Il crollo dei margini di raffinazione apre un buco nei conti delle compagnie petrolifere | Aziende
È stata, per mesi, la voce più redditizia nel conto economico delle compagnie petrolifere: nella crisi energetica, con i dubbi sull’offerta di carburante alle stelle, i giganti fossili hanno fatto soldi – e in che modo – con il business della raffinazione. Divenne, da un giorno all’altro, il principale motore dei suoi profitti. Quasi tre anni dopo, di quella gallina dalle uova d’oro rimane ben poco. Avendo già digerito l’uscita forzata della Russia dal mercato occidentale dei carburanti dopo l’invasione dell’Ucraina, il pendolo si è spostato verso l’estremo opposto: nel mezzo della transizione globale verso l’auto elettrica, ci sono più raffinerie del necessario. I margini soffrono. E i suoi proprietari già sentono in prima persona questa svolta degli eventi.
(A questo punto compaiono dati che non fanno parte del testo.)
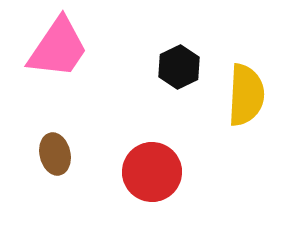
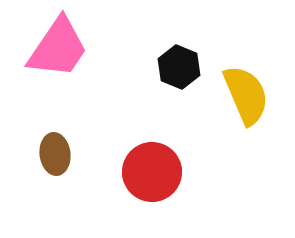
black hexagon: rotated 12 degrees counterclockwise
yellow semicircle: rotated 26 degrees counterclockwise
brown ellipse: rotated 6 degrees clockwise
I profitti derivanti dalla conversione del petrolio greggio in benzina, diesel o cherosene sono crollati nell’ultimo anno, aprendo un grosso buco nei conti economici delle principali compagnie petrolifere. Le spagnole Repsol e Moeve (ex Cepsa) hanno visto il loro margine di raffinazione passare dai circa 14 dollari al barile del terzo trimestre dello scorso anno ai circa 4 di oggi. Un forte calo, vicino al 70%, in tempi record. Livelli già molto più vicini (e anche inferiori) alla media storica.
La tendenza di fondo è comune a tutti i colossi fossili europei. L’anglo-olandese Shell, la francese TotalEnergies e la britannica BP hanno subito un forte taglio nella loro capacità di fare soldi nei loro complessi di raffinazione. Con avvertimenti sempre più ricorrenti sulla falla che si sta aprendo sui suoi profitti: la BP ha stimato i danni in diverse centinaia di milioni di dollari a trimestre, con la domanda di carburante occidentale (e cinese) che mostra evidenti segni di stagnazione.
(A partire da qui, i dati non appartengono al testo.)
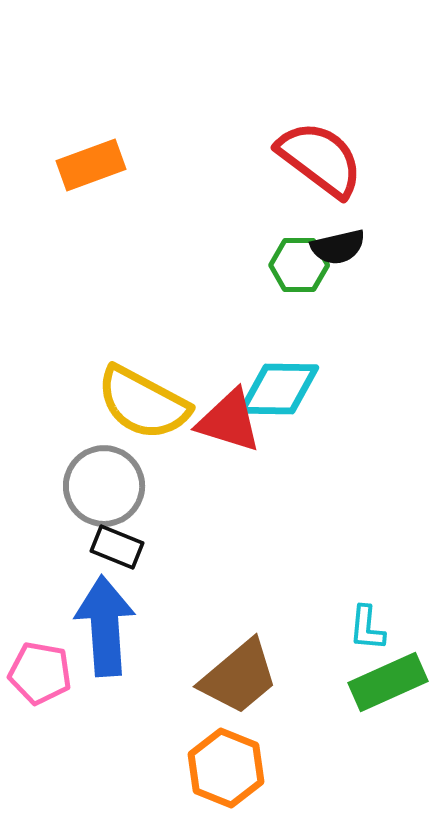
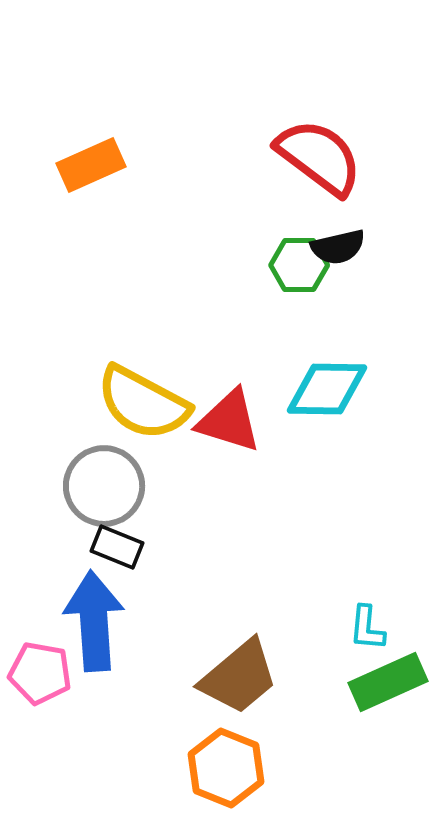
red semicircle: moved 1 px left, 2 px up
orange rectangle: rotated 4 degrees counterclockwise
cyan diamond: moved 48 px right
blue arrow: moved 11 px left, 5 px up
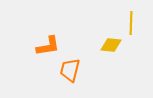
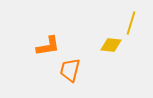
yellow line: rotated 15 degrees clockwise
Dall’altra parte dell’Atlantico, l’Energy Information Administration (EIA) statunitense ha avvertito il mese scorso della “riduzione” dei margini di raffinazione “in tutto il mondo, il risultato di una domanda relativamente bassa di prodotti petroliferi in un momento in cui la capacità di raffinazione continua”. aumentare”. Il profitto per barile lavorato è già, secondo i suoi dati, inferiore alla media del quinquennio 2019-2023. A settembre, questo indicatore ha segnato il livello più basso per quel mese dal 2020, anche nel mezzo della pandemia. Un duro colpo per i profitti delle tre maggiori società di raffinazione del Nord America (Marathon Energy, Valero e Phillips 66), che si avviano verso il terzo anno consecutivo di calo dei profitti unitari.
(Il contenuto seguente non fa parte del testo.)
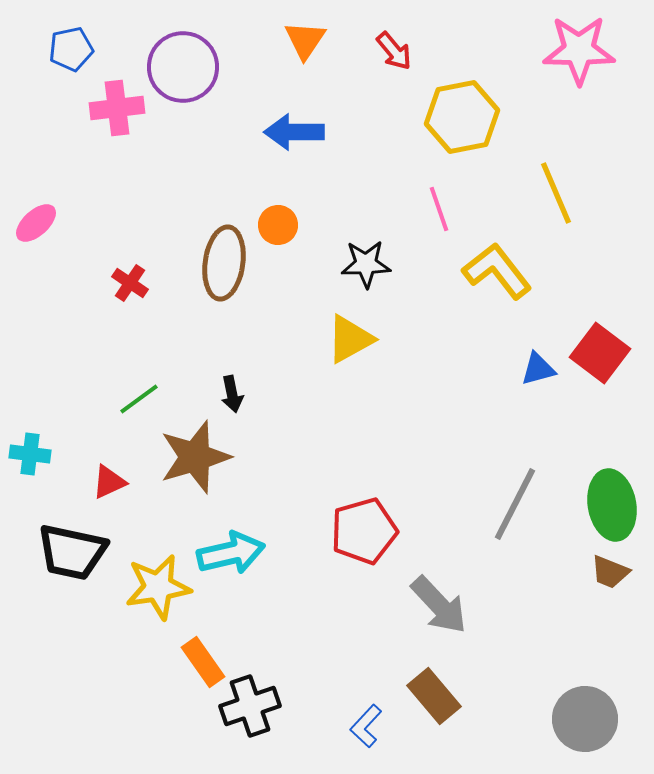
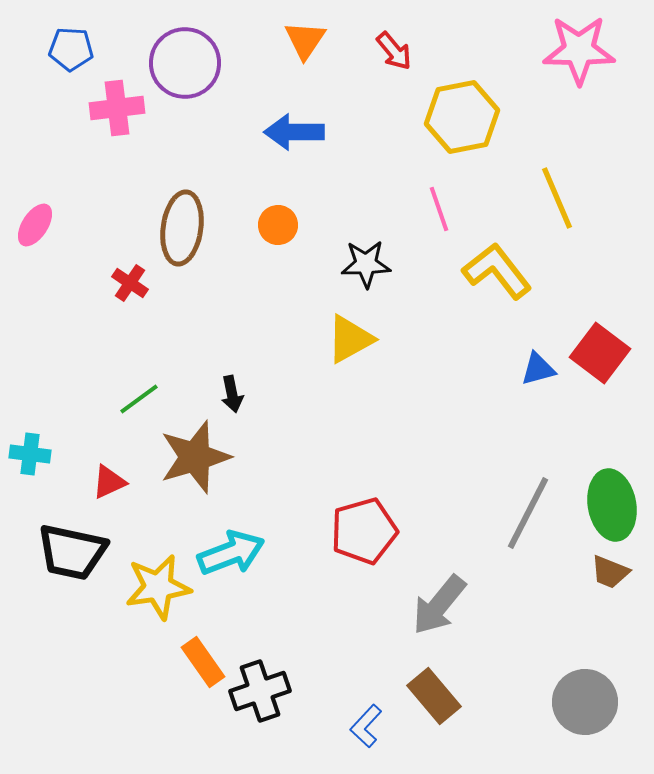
blue pentagon: rotated 15 degrees clockwise
purple circle: moved 2 px right, 4 px up
yellow line: moved 1 px right, 5 px down
pink ellipse: moved 1 px left, 2 px down; rotated 15 degrees counterclockwise
brown ellipse: moved 42 px left, 35 px up
gray line: moved 13 px right, 9 px down
cyan arrow: rotated 8 degrees counterclockwise
gray arrow: rotated 82 degrees clockwise
black cross: moved 10 px right, 15 px up
gray circle: moved 17 px up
“I margini di raffinazione sono esplosi dopo la pandemia, quando la capacità è diminuita, e con la guerra in Ucraina, quando l’Europa ha smesso di consumare prodotti petroliferi russi e il mercato globale ha dovuto riorganizzarsi. Ciò ha portato ai margini migliori degli ultimi tempi, forse di tutta la storia”, spiega al telefono Raúl Calzada, della società di analisi Energy Aspects. “Ora siamo in un altro mondo. Nel 2023 i margini erano già diminuiti, perché le rotte di fornitura erano già state quasi completamente riorganizzate, e nel 2024 questa dinamica si è approfondita: la domanda ha deluso e l’offerta ha superato le aspettative”.
“Il superciclo di raffinazione che abbiamo vissuto negli ultimi anni sembra volgere al termine”, ha dichiarato Rory Johnston, della società specializzata Commodity Context, in dichiarazioni alla Reuters. “L’offerta delle nuove raffinerie sta raggiungendo la domanda di carburante, che sta crescendo a un ritmo più lento”.
“Dopo i margini osceni delle stagioni precedenti [las de la crisis energética]“, il 2024 sarà un anno in cui ricalibrare le aspettative”, ha recentemente sottolineato Austin Lin, principale analista per il Nord America presso la società di consulenza Wood Mackenzie, in dichiarazioni a Bloomberg. Le loro previsioni prevedono che la domanda globale di carburanti per autotrazione rimanga praticamente stabile da qui al 2026 per poi scendere nel tratto finale del decennio. “Che i margini siano diminuiti nel 2024 non è inaspettato. Ciò che è stato sorprendente è stata la dimensione e la velocità della caduta”, aggiunge Robert Auers, di RBN Energy.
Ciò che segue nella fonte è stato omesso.